Maybe this emanates from the individualism of judo as well as his shy nature and tough school days, but he thrives in rugby's shared sense of combat.
"When you see a chap uprooting himself for you, you know whom to trust. Rugby is a way of living the truth," he once said.
Dusautoir also found it difficult to adapt to the greater emphasis on fitness and the less structured style at Toulouse: "From having most periods of play preplanned at BO, at Toulouse you are expected to be able to anticipate what your partner's going to do. In the first period you know where you're going. Then evaluation is left to the ball carrier, a philosophy of play repeated in training. But it's also important to know your partners' temperaments.
"Afterwards it's a real pleasure understanding one's team-mates and guessing what they have in mind. Then you think 'I'm part of this team'."
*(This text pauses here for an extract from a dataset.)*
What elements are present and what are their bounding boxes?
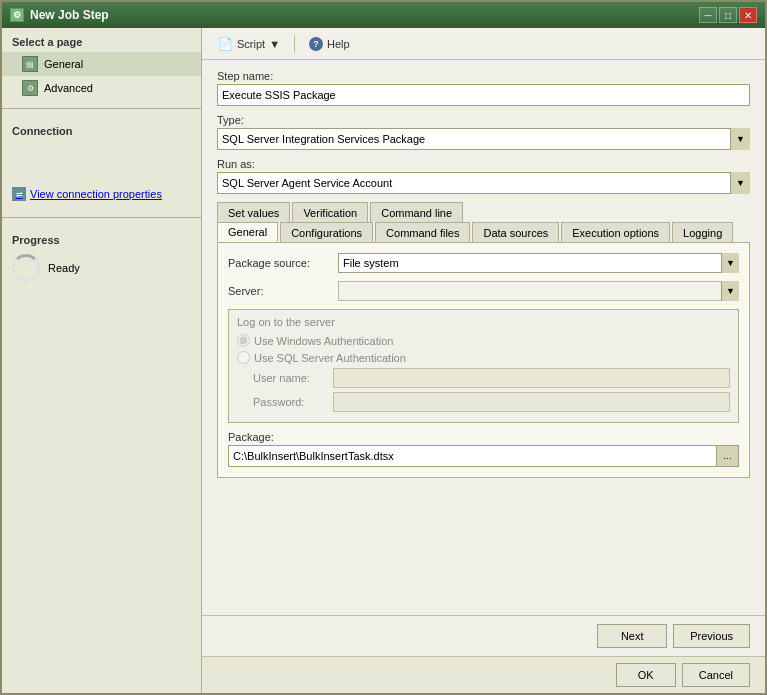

His coach at Toulouse, Guy Noves, says: "He arrived from BO with huge technical baggage, notably in defence. Thanks to the Toulouse school, which was complementary, he became more of a ball player. He reminds me of Jean-Pierre Rives, who was as effective on the ball offensively as defensively. He is capable of going from one to the other with the same lucidity."
Dusautoir is widely regarded as the biggest hitter in French rugby, a view his Toulouse team-mate Trevor Brennan has long held.
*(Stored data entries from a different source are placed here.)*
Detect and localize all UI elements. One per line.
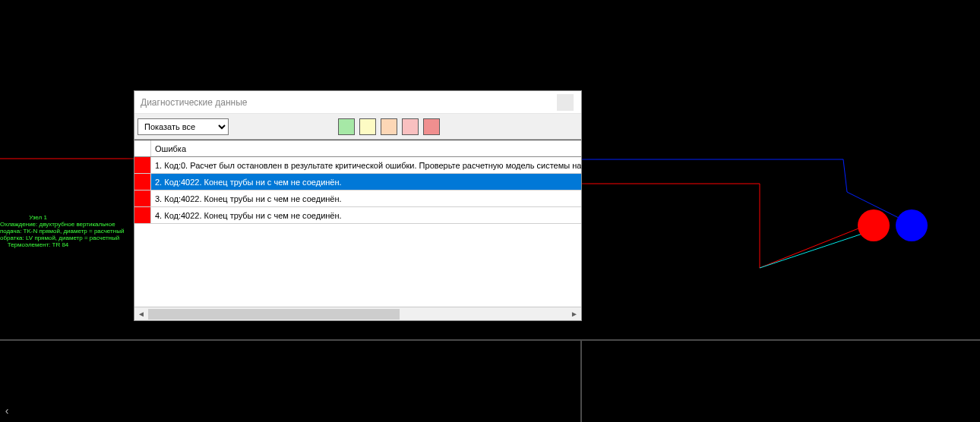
node-info-line: Охлаждение: двухтрубное вертикальное xyxy=(0,221,76,228)
color-swatch-group xyxy=(338,118,440,135)
red-node-icon xyxy=(858,209,890,241)
row-text: 4. Код:4022. Конец трубы ни с чем не сое… xyxy=(151,207,581,223)
swatch-green[interactable] xyxy=(338,118,355,135)
row-marker-icon xyxy=(134,207,151,223)
swatch-yellow[interactable] xyxy=(359,118,376,135)
scroll-thumb[interactable] xyxy=(148,309,400,320)
table-row[interactable]: 1. Код:0. Расчет был остановлен в резуль… xyxy=(134,157,581,174)
swatch-pink[interactable] xyxy=(402,118,419,135)
close-button[interactable] xyxy=(557,94,574,111)
diagnostics-grid: Ошибка 1. Код:0. Расчет был остановлен в… xyxy=(134,140,581,320)
row-text: 2. Код:4022. Конец трубы ни с чем не сое… xyxy=(151,174,581,190)
row-marker-icon xyxy=(134,174,151,190)
node-info-line: подача: TK-N прямой, диаметр = расчетный xyxy=(0,228,76,235)
node-info-line: Термоэлемент: TR 84 xyxy=(0,241,76,248)
scroll-left-arrow-icon[interactable]: ◄ xyxy=(134,308,148,320)
row-text: 3. Код:4022. Конец трубы ни с чем не сое… xyxy=(151,191,581,206)
node-info-line: Узел 1 xyxy=(0,214,76,221)
node-info-block: Узел 1 Охлаждение: двухтрубное вертикаль… xyxy=(0,214,76,248)
dialog-titlebar[interactable]: Диагностические данные xyxy=(134,91,581,114)
grid-header-marker xyxy=(134,140,151,156)
grid-header-row: Ошибка xyxy=(134,140,581,157)
row-marker-icon xyxy=(134,191,151,206)
table-row[interactable]: 3. Код:4022. Конец трубы ни с чем не сое… xyxy=(134,191,581,207)
filter-select[interactable]: Показать все xyxy=(138,118,229,135)
diagnostics-dialog: Диагностические данные Показать все Ошиб… xyxy=(134,90,582,321)
node-info-line: обратка: LV прямой, диаметр = расчетный xyxy=(0,235,76,241)
row-text: 1. Код:0. Расчет был остановлен в резуль… xyxy=(151,157,581,173)
grid-body[interactable]: 1. Код:0. Расчет был остановлен в резуль… xyxy=(134,157,581,307)
horizontal-scrollbar[interactable]: ◄ ► xyxy=(134,307,581,320)
table-row[interactable]: 2. Код:4022. Конец трубы ни с чем не сое… xyxy=(134,174,581,191)
row-marker-icon xyxy=(134,157,151,173)
scroll-right-arrow-icon[interactable]: ► xyxy=(567,308,581,320)
grid-header-label[interactable]: Ошибка xyxy=(151,140,581,156)
blue-node-icon xyxy=(896,209,928,241)
dialog-toolbar: Показать все xyxy=(134,114,581,140)
collapse-panel-button[interactable]: ‹ xyxy=(0,399,14,422)
dialog-title: Диагностические данные xyxy=(141,97,557,108)
chevron-left-icon: ‹ xyxy=(5,405,9,417)
table-row[interactable]: 4. Код:4022. Конец трубы ни с чем не сое… xyxy=(134,207,581,224)
swatch-red[interactable] xyxy=(423,118,440,135)
swatch-peach[interactable] xyxy=(381,118,397,135)
scroll-track[interactable] xyxy=(148,308,567,320)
"He mixes well with everyone, but he's a fairly quiet fella who keeps very much to himself. But when he came from Biarritz he brought an extra edge to Toulouse with his ball carrying and most of all his tackling. If he lines you up and hits you properly, he'll cut you in two," says Brennan admiringly.
"The crowd at Toulouse go 'Oooh'. Even when he misses someone the crowd go 'Oooh'."
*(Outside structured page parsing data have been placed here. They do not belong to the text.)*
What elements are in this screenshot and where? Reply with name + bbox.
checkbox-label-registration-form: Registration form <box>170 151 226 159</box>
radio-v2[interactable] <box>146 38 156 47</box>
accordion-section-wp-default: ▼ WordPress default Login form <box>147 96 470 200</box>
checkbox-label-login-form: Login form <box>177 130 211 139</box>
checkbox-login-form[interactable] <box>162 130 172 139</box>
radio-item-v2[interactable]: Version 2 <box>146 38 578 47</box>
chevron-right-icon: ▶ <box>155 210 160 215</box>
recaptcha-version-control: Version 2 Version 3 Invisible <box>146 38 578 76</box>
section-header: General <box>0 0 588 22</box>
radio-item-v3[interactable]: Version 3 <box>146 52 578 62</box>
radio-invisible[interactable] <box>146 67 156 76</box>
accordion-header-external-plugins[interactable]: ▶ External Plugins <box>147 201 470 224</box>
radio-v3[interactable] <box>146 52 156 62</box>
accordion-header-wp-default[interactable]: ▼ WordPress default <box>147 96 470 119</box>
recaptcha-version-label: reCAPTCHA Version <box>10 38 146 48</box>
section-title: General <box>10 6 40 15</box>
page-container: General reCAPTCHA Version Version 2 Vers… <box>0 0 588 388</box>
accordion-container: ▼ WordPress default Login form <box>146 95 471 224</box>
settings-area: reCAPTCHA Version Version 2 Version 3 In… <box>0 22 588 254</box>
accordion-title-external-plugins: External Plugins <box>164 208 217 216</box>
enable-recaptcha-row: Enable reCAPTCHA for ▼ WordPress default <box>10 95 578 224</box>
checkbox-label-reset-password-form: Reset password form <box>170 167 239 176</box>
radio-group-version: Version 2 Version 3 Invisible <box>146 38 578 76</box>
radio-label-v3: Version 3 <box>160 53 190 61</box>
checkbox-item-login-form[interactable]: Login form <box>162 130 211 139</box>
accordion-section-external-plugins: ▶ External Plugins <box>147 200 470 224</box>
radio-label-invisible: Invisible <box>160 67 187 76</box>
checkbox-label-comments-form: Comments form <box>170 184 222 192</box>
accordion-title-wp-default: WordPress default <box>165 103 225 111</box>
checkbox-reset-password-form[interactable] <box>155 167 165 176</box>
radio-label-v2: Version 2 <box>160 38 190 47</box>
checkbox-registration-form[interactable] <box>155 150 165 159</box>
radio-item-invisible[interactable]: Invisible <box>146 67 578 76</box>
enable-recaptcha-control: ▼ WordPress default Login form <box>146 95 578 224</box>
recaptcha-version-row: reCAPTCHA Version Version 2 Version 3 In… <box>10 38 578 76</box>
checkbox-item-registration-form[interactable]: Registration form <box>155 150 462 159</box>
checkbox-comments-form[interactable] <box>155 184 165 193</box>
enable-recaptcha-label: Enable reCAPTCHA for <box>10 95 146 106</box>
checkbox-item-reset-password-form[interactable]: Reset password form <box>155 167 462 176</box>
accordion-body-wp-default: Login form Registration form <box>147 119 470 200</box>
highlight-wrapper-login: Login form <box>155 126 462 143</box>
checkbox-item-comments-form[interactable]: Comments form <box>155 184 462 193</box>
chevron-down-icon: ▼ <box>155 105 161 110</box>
France's defensive coach Dave Ellis says, "There is no emotion on his face. It is difficult to get two words out of him. He just sits there calmly and takes everything in, then he goes out on to the field and changes into a monster. He's the dark destroyer."
Yet, having been pitched into the French team in the summer of 2006, Dusautoir was quickly jettisoned by Bernard Laporte after the 47-3 defeat to the All Blacks in Lyon and omitted from the Six Nations.
He didn't even make the cut for the World Cup squad of 30, retreating with his family and girlfriend to Corsica, whereupon Elvis Vermeulen of Clermont Auvergne was ruled out and Dusautoir was called back in.
He has retained that burning disappointment as motivation.
"Since the beginning of my preparation for the World Cup I've had a certain mind frame: I want to show people what I'm capable of playing and that is my intention in every game."
Dusautoir radiates an almost Zen-like serenity. As the French players eyeballed their All Black foes at the haka, French TV showed the naked aggression of the Caveman Sebastien Chabal and the scornful look of Imanol Harinordoquy. In between them, you hardly noticed the apparently emotionless Dusautoir.
"I had a score to settle with them. They (the All Blacks) represented my eviction from the French team. I was murdered in the press. I didn't think I deserved such treatment. I had my head in the bottom of the bag."
There followed a "long desert crossing", as he calls it.
Now, he appreciates that this is the chance of a lifetime, but a resurgent England stand in the way.
"They are the world champions and I still regard them as such. They take every chance they get to put points on the board and we have to be as disciplined . . . as we were last week."
Recalling his reprieve from Corsica, he concludes: "This is not something that happens very often in a rugby player's career. I'm very lucky to be here. I think that will be a boost to each of our players but we have to look deep within ourselves to find the motivation."
Thierry Dusautoir CV
Born: November 18th, 1981, in Abidjan (Ivory Coast)
Clubs: Colomiers, Biarritz, Toulouse
French Championships: Two, with Biarritz, 2005 and 2006.